Do BBC websites pay for photos or not?
DO THE BBC pay for photos? Bristol-based photographer and NUJ Freelance Industrial Council (FIC) member Simon Chapman emailed this question to Phil Coomes, the BBC News website's picture editor and photographer. Mr Coomes's reply was: "Many thanks for your email. I'm not aware of us not paying for photographs from professionals. Yes, we do receive material from members of the public that in the main we don't pay for, but most of those images are not news pictures and it offers an interaction with our readers that most people seem to like.
"We do however pay for news and feature stories from photographers and have agreed rates with the NUJ, single shots are £69 and a photo series starts at £270 depending on what is being delivered."

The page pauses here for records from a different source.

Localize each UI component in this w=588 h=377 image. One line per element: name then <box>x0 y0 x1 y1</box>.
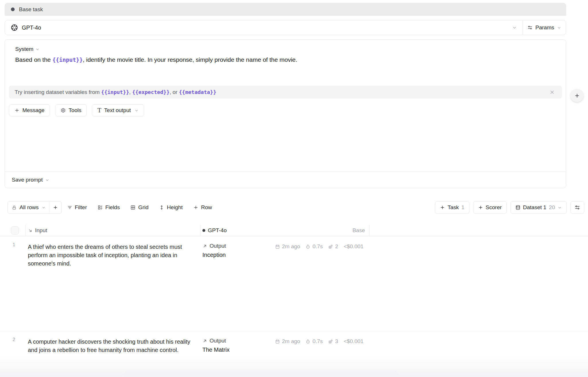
cost: <$0.001 <box>344 338 363 345</box>
message-role-select[interactable]: System <box>15 46 40 52</box>
row-number: 2 <box>13 337 15 342</box>
fields-button[interactable]: Fields <box>98 204 120 211</box>
chevron-down-icon <box>512 25 517 30</box>
dataset-variables-hint: Try inserting dataset variables from {{i… <box>9 86 562 99</box>
bottom-panel-edge <box>123 371 399 377</box>
add-view-button[interactable] <box>49 201 61 213</box>
params-label: Params <box>535 24 554 31</box>
message-role-label: System <box>15 46 33 52</box>
row-number: 1 <box>13 242 15 247</box>
rows-filter-group: All rows <box>7 201 62 214</box>
cost: <$0.001 <box>344 243 363 250</box>
prompt-text-segment: , identify the movie title. In your resp… <box>83 56 297 63</box>
text-output-icon: T <box>97 107 101 113</box>
column-divider <box>25 225 26 236</box>
input-cell[interactable]: A thief who enters the dreams of others … <box>28 243 197 268</box>
column-header-input[interactable]: Input <box>28 225 47 236</box>
plus-icon <box>440 205 445 210</box>
all-rows-select[interactable]: All rows <box>8 201 49 213</box>
grid-button[interactable]: Grid <box>130 204 148 211</box>
output-cell[interactable]: Output Inception <box>202 243 226 258</box>
hint-text: Try inserting dataset variables from {{i… <box>15 89 216 95</box>
chevron-down-icon <box>134 108 139 113</box>
task-tab-bar[interactable]: Base task <box>5 3 566 16</box>
arrow-down-right-icon <box>28 228 33 233</box>
plus-icon <box>574 93 580 99</box>
model-name: GPT-4o <box>22 24 41 31</box>
output-link[interactable]: Output <box>202 338 229 344</box>
column-controls: Task 1 Scorer Dataset 1 20 <box>435 201 584 214</box>
add-message-button[interactable]: Message <box>9 104 50 116</box>
calendar-icon <box>275 339 280 344</box>
dataset-row-count: 20 <box>549 204 555 211</box>
tokens-icon <box>328 339 333 344</box>
chevron-down-icon <box>35 47 40 51</box>
dataset-select-button[interactable]: Dataset 1 20 <box>510 201 567 214</box>
add-scorer-button[interactable]: Scorer <box>473 201 507 214</box>
add-task-button[interactable]: Task 1 <box>435 201 469 214</box>
chevron-down-icon <box>557 26 561 30</box>
token-count: 3 <box>328 338 338 345</box>
timer-icon <box>305 244 310 249</box>
arrow-up-right-icon <box>202 244 207 249</box>
column-badge-base: Base <box>316 225 365 236</box>
prompt-actions: Message Tools T Text output <box>9 104 144 116</box>
grid-settings-button[interactable] <box>570 201 584 214</box>
chevron-down-icon[interactable] <box>45 178 49 182</box>
output-type-button[interactable]: T Text output <box>92 104 144 116</box>
fields-icon <box>98 205 103 210</box>
sliders-icon <box>527 25 533 30</box>
prompt-text-editor[interactable]: Based on the {{input}}, identify the mov… <box>15 56 297 63</box>
save-prompt-bar: Save prompt <box>5 172 566 188</box>
grid-toolbar: All rows Filter Fields Grid <box>7 201 584 214</box>
view-controls: Filter Fields Grid Height Row <box>67 204 212 211</box>
prompt-editor-card: System Based on the {{input}}, identify … <box>5 39 566 188</box>
input-cell[interactable]: A computer hacker discovers the shocking… <box>28 338 197 354</box>
timestamp: 2m ago <box>275 243 300 250</box>
calendar-icon <box>275 244 280 249</box>
add-column-button[interactable] <box>570 89 583 102</box>
output-value: The Matrix <box>202 347 229 353</box>
column-header-model[interactable]: GPT-4o <box>202 225 227 236</box>
column-divider <box>200 225 200 236</box>
grid-icon <box>130 205 136 210</box>
params-button[interactable]: Params <box>523 20 566 35</box>
plus-icon <box>478 205 483 210</box>
tokens-icon <box>328 244 333 249</box>
lock-icon <box>12 205 17 210</box>
task-count: 1 <box>461 204 465 211</box>
filter-icon <box>67 205 72 210</box>
select-all-checkbox[interactable] <box>11 226 19 234</box>
model-row: GPT-4o Params <box>5 20 566 35</box>
model-select[interactable]: GPT-4o <box>5 20 523 35</box>
run-metadata: 2m ago 0.7s 2 <$0.001 <box>275 243 363 250</box>
chevron-down-icon <box>42 205 46 209</box>
plus-icon <box>53 205 58 210</box>
add-row-button[interactable]: Row <box>193 204 212 211</box>
openai-logo-icon <box>11 24 18 31</box>
height-icon <box>159 205 164 210</box>
chevron-down-icon <box>558 205 562 210</box>
model-dot-icon <box>202 229 205 232</box>
save-prompt-button[interactable]: Save prompt <box>12 177 43 183</box>
plus-icon <box>14 108 20 113</box>
output-link[interactable]: Output <box>202 243 226 249</box>
filter-button[interactable]: Filter <box>67 204 87 211</box>
output-cell[interactable]: Output The Matrix <box>202 338 229 353</box>
close-icon[interactable] <box>549 89 555 95</box>
column-divider <box>369 225 370 236</box>
task-status-dot-icon <box>11 7 15 11</box>
token-count: 2 <box>328 243 338 250</box>
task-tab-label: Base task <box>19 6 43 13</box>
template-variable: {{input}} <box>53 57 83 63</box>
table-row[interactable]: 2 A computer hacker discovers the shocki… <box>0 331 588 377</box>
row-height-button[interactable]: Height <box>159 204 183 211</box>
duration: 0.7s <box>305 338 323 345</box>
plus-icon <box>193 205 198 210</box>
table-row[interactable]: 1 A thief who enters the dreams of other… <box>0 236 588 331</box>
timer-icon <box>305 339 310 344</box>
tools-button[interactable]: Tools <box>55 104 87 116</box>
sliders-icon <box>575 205 580 210</box>
tools-hex-icon <box>61 108 66 113</box>
duration: 0.7s <box>305 243 323 250</box>
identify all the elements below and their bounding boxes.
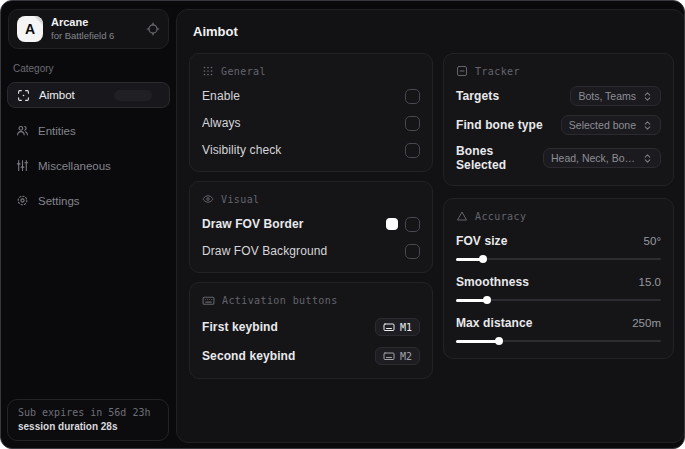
setting-row-first-keybind: First keybind M1 — [202, 318, 420, 336]
targets-dropdown[interactable]: Bots, Teams — [570, 86, 661, 106]
users-icon — [16, 124, 29, 137]
slider-thumb[interactable] — [495, 337, 503, 345]
sidebar-item-label: Entities — [38, 125, 76, 137]
setting-row-bones-selected: Bones Selected Head, Neck, Body, Pe.. — [456, 144, 661, 172]
setting-row-draw-fov-background: Draw FOV Background — [202, 243, 420, 259]
category-label: Category — [13, 63, 164, 74]
main-panel: Aimbot General Enable — [176, 9, 685, 443]
draw-fov-background-checkbox[interactable] — [405, 244, 420, 259]
slider-thumb[interactable] — [479, 255, 487, 263]
sidebar-item-aimbot[interactable]: Aimbot — [7, 82, 170, 108]
setting-label: FOV size — [456, 234, 507, 248]
always-checkbox[interactable] — [405, 116, 420, 131]
setting-label: Find bone type — [456, 118, 543, 132]
slider-value: 50° — [644, 235, 661, 247]
dropdown-value: Selected bone — [569, 119, 636, 131]
page-title: Aimbot — [193, 24, 674, 39]
triangle-icon — [456, 210, 468, 222]
sidebar-item-label: Settings — [38, 195, 80, 207]
setting-label: Targets — [456, 89, 499, 103]
chevrons-up-down-icon — [642, 153, 653, 164]
accuracy-card-header: Accuracy — [456, 210, 661, 222]
dropdown-value: Bots, Teams — [578, 90, 636, 102]
setting-row-second-keybind: Second keybind M2 — [202, 347, 420, 365]
first-keybind-button[interactable]: M1 — [375, 318, 420, 336]
setting-label: Second keybind — [202, 349, 295, 363]
sidebar-item-settings[interactable]: Settings — [7, 188, 170, 213]
setting-label: Always — [202, 116, 241, 130]
enable-checkbox[interactable] — [405, 89, 420, 104]
gear-icon — [16, 194, 29, 207]
visual-card-header: Visual — [202, 193, 420, 205]
slider-thumb[interactable] — [483, 296, 491, 304]
eye-icon — [202, 193, 214, 205]
sliders-icon — [16, 159, 29, 172]
app-window: A Arcane for Battlefield 6 Category Aimb… — [0, 0, 685, 449]
sidebar-item-miscellaneous[interactable]: Miscellaneous — [7, 153, 170, 178]
max-distance-slider-group: Max distance 250m — [456, 316, 661, 345]
slider-fill — [456, 340, 499, 343]
setting-label: Draw FOV Background — [202, 244, 327, 258]
sidebar-item-entities[interactable]: Entities — [7, 118, 170, 143]
smoothness-slider-group: Smoothness 15.0 — [456, 275, 661, 304]
sub-expires-text: Sub expires in 56d 23h — [18, 407, 158, 418]
activation-buttons-card: Activation buttons First keybind M1 — [189, 282, 433, 379]
accuracy-card: Accuracy FOV size 50° — [443, 198, 674, 359]
card-title: Activation buttons — [222, 295, 338, 306]
setting-row-find-bone-type: Find bone type Selected bone — [456, 115, 661, 135]
general-card: General Enable Always Visibility check — [189, 53, 433, 172]
fov-border-color-swatch[interactable] — [386, 218, 398, 230]
setting-label: Bones Selected — [456, 144, 543, 172]
slider-value: 250m — [632, 317, 661, 329]
setting-row-draw-fov-border: Draw FOV Border — [202, 216, 420, 232]
setting-row-always: Always — [202, 115, 420, 131]
card-title: Tracker — [475, 66, 520, 77]
session-duration-text: session duration 28s — [18, 421, 158, 432]
app-subtitle: for Battlefield 6 — [51, 30, 138, 42]
keyboard-icon — [383, 321, 395, 333]
second-keybind-button[interactable]: M2 — [375, 347, 420, 365]
brand-card: A Arcane for Battlefield 6 — [8, 9, 169, 49]
find-bone-type-dropdown[interactable]: Selected bone — [561, 115, 661, 135]
card-title: General — [221, 66, 266, 77]
fov-size-slider[interactable] — [456, 255, 661, 263]
brand-text: Arcane for Battlefield 6 — [51, 16, 138, 42]
activation-card-header: Activation buttons — [202, 294, 420, 307]
right-column: Tracker Targets Bots, Teams — [443, 53, 674, 359]
card-title: Accuracy — [475, 211, 526, 222]
grid-dots-icon — [202, 65, 214, 77]
setting-row-enable: Enable — [202, 88, 420, 104]
setting-label: Smoothness — [456, 275, 529, 289]
setting-label: Max distance — [456, 316, 533, 330]
setting-row-visibility-check: Visibility check — [202, 142, 420, 158]
setting-label: First keybind — [202, 320, 278, 334]
subscription-box: Sub expires in 56d 23h session duration … — [7, 399, 169, 441]
active-item-highlight — [114, 90, 152, 101]
target-scan-icon[interactable] — [146, 22, 160, 36]
setting-label: Enable — [202, 89, 240, 103]
app-name: Arcane — [51, 16, 138, 30]
card-title: Visual — [221, 194, 260, 205]
visibility-check-checkbox[interactable] — [405, 143, 420, 158]
sidebar-item-label: Miscellaneous — [38, 160, 111, 172]
keybind-value: M2 — [400, 351, 412, 362]
keyboard-icon — [383, 350, 395, 362]
bones-selected-dropdown[interactable]: Head, Neck, Body, Pe.. — [543, 148, 661, 168]
max-distance-slider[interactable] — [456, 337, 661, 345]
general-card-header: General — [202, 65, 420, 77]
slider-track — [456, 258, 661, 260]
left-column: General Enable Always Visibility check — [189, 53, 433, 379]
sidebar-item-label: Aimbot — [39, 89, 75, 101]
smoothness-slider[interactable] — [456, 296, 661, 304]
tracker-card: Tracker Targets Bots, Teams — [443, 53, 674, 186]
setting-label: Visibility check — [202, 143, 281, 157]
app-logo: A — [17, 16, 43, 42]
draw-fov-border-checkbox[interactable] — [405, 217, 420, 232]
slider-value: 15.0 — [639, 276, 661, 288]
chevrons-up-down-icon — [642, 91, 653, 102]
setting-label: Draw FOV Border — [202, 217, 304, 231]
fov-size-slider-group: FOV size 50° — [456, 234, 661, 263]
visual-card: Visual Draw FOV Border Draw FOV Backgrou… — [189, 181, 433, 273]
keybind-value: M1 — [400, 322, 412, 333]
chevrons-up-down-icon — [642, 120, 653, 131]
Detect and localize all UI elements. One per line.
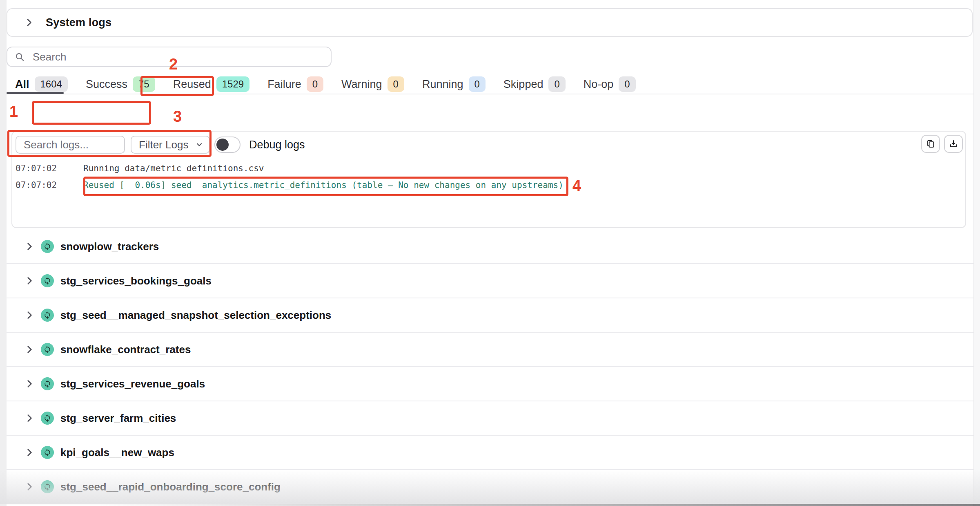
- tab-all[interactable]: All1604: [15, 76, 68, 92]
- chevron-right-icon: [24, 17, 34, 28]
- tab-running[interactable]: Running0: [422, 76, 486, 92]
- chevron-right-icon[interactable]: [24, 413, 35, 423]
- chevron-right-icon[interactable]: [24, 275, 35, 286]
- node-label: stg_server_farm_cities: [60, 412, 176, 425]
- log-line: 07:07:02Reused [ 0.06s] seed analytics.m…: [16, 180, 564, 190]
- log-timestamp: 07:07:02: [16, 163, 83, 173]
- node-label: stg_seed__rapid_onboarding_score_config: [60, 481, 281, 493]
- chevron-right-icon[interactable]: [24, 378, 35, 389]
- node-row-stg_services_revenue_goals[interactable]: stg_services_revenue_goals: [7, 367, 973, 401]
- reused-node-icon: [41, 446, 54, 459]
- expanded-node-row[interactable]: metric_definitions: [7, 95, 973, 131]
- chevron-right-icon[interactable]: [24, 310, 35, 320]
- page-left-gutter: [0, 0, 7, 506]
- tab-count-badge: 1529: [216, 76, 249, 92]
- chevron-right-icon[interactable]: [24, 241, 35, 252]
- copy-logs-button[interactable]: [921, 135, 940, 153]
- node-row-stg_seed__managed_snapshot_selection_exceptions[interactable]: stg_seed__managed_snapshot_selection_exc…: [7, 298, 973, 333]
- reused-node-icon: [41, 412, 54, 425]
- search-icon: [15, 52, 24, 62]
- copy-icon: [926, 139, 935, 149]
- tab-failure[interactable]: Failure0: [267, 76, 323, 92]
- toggle-knob: [216, 139, 229, 151]
- node-row-stg_services_bookings_goals[interactable]: stg_services_bookings_goals: [7, 264, 973, 298]
- node-list: snowplow_trackersstg_services_bookings_g…: [7, 230, 973, 504]
- tab-no-op[interactable]: No-op0: [584, 76, 636, 92]
- download-logs-button[interactable]: [944, 135, 963, 153]
- search-placeholder: Search: [33, 51, 66, 63]
- tab-count-badge: 75: [133, 76, 155, 92]
- active-tab-underline: [7, 92, 64, 94]
- reused-node-icon: [41, 343, 54, 356]
- tab-count-badge: 0: [469, 76, 486, 92]
- log-message: Running data/metric_definitions.csv: [83, 163, 264, 173]
- node-label: snowplow_trackers: [60, 240, 159, 253]
- search-input[interactable]: Search: [7, 47, 332, 67]
- node-row-snowplow_trackers[interactable]: snowplow_trackers: [7, 230, 973, 264]
- filter-logs-label: Filter Logs: [139, 139, 188, 151]
- tab-label: Failure: [267, 78, 301, 91]
- tab-label: Running: [422, 78, 463, 91]
- tab-label: Reused: [173, 78, 211, 91]
- node-label: kpi_goals__new_waps: [60, 446, 174, 459]
- reused-node-icon: [41, 309, 54, 322]
- tab-count-badge: 0: [307, 76, 323, 92]
- node-label: snowflake_contract_rates: [60, 343, 191, 356]
- node-row-stg_server_farm_cities[interactable]: stg_server_farm_cities: [7, 401, 973, 436]
- system-logs-header[interactable]: System logs: [7, 8, 973, 37]
- tabs-divider: [7, 94, 973, 94]
- search-logs-input[interactable]: Search logs...: [16, 136, 125, 154]
- chevron-right-icon[interactable]: [24, 481, 35, 492]
- reused-node-icon: [41, 480, 54, 493]
- node-row-kpi_goals__new_waps[interactable]: kpi_goals__new_waps: [7, 436, 973, 470]
- log-line: 07:07:02Running data/metric_definitions.…: [16, 163, 264, 173]
- log-message: Reused [ 0.06s] seed analytics.metric_de…: [83, 180, 564, 190]
- download-icon: [949, 139, 958, 149]
- node-row-stg_seed__rapid_onboarding_score_config[interactable]: stg_seed__rapid_onboarding_score_config: [7, 470, 973, 504]
- status-tabs: All1604Success75Reused1529Failure0Warnin…: [7, 74, 973, 94]
- tab-count-badge: 0: [388, 76, 404, 92]
- tab-warning[interactable]: Warning0: [341, 76, 404, 92]
- page-right-gutter: [973, 0, 980, 506]
- tab-label: All: [15, 78, 29, 91]
- tab-skipped[interactable]: Skipped0: [503, 76, 566, 92]
- reused-node-icon: [41, 240, 54, 253]
- tab-label: Skipped: [503, 78, 543, 91]
- chevron-right-icon[interactable]: [24, 447, 35, 458]
- tab-success[interactable]: Success75: [86, 76, 155, 92]
- tab-count-badge: 0: [619, 76, 635, 92]
- log-timestamp: 07:07:02: [16, 180, 83, 190]
- tab-reused[interactable]: Reused1529: [173, 76, 249, 92]
- log-panel: Search logs... Filter Logs Debug logs 07…: [11, 131, 966, 228]
- reused-node-icon: [41, 274, 54, 287]
- chevron-down-icon: [195, 141, 203, 149]
- tab-label: Warning: [341, 78, 382, 91]
- chevron-right-icon[interactable]: [24, 344, 35, 355]
- tab-count-badge: 1604: [35, 76, 68, 92]
- filter-logs-dropdown[interactable]: Filter Logs: [131, 136, 210, 154]
- tab-count-badge: 0: [548, 76, 565, 92]
- node-label: stg_services_bookings_goals: [60, 275, 212, 287]
- debug-logs-toggle[interactable]: [214, 137, 241, 153]
- debug-logs-label: Debug logs: [249, 136, 305, 154]
- node-label: stg_services_revenue_goals: [60, 378, 205, 390]
- page-title: System logs: [46, 16, 111, 29]
- node-label: stg_seed__managed_snapshot_selection_exc…: [60, 309, 331, 322]
- node-row-snowflake_contract_rates[interactable]: snowflake_contract_rates: [7, 333, 973, 367]
- tab-label: No-op: [584, 78, 614, 91]
- reused-node-icon: [41, 377, 54, 390]
- tab-label: Success: [86, 78, 127, 91]
- window-bottom-edge: [0, 504, 980, 506]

This would seem to be in line with the Freelance Fees Guide. But we haven't been able to find out whether anyone has actually been paid the sums quoted above. No-one has told the Rates for the Job site about the BBC news websites paying £69 for photos and £270 for a series - please let us know what you've received via Submit your rates web form.
Mr Coomes' reply would seem to reflect a change in BBC attitudes compared to two years ago, when photographer Pete Jenkins encountered a BBC radio reporter taking blurry mobile phone photos at an event in Nottingham; these ended up on the BBC News website. Pete asked the BBC why they were using these "truly appalling" shots instead of quality work from freelances. He was told categorically that the BBC do not pay for web site pics.
BBC Online websites in the "regions" haven't had a budget for freelance shifts for nearly three years. According to our source, it's only "network" online producers, those in London or Birmingham, who are authorised to pay for images. Newsnight can pay fees, but it seems that Spotlight South West or Look East can't, don't or won't pay.
Our regional source felt that BBC regional news desks are encouraged to spend time rummaging through library shots and using the flat-rate contract they have with PA and Getty, rather than force the BBC to buy anything in from freelances. We've also heard reports from colleagues doing shifts with BBC news websites that staff there hadn't been particularly well trained in negotiating licences for re-use or selling on.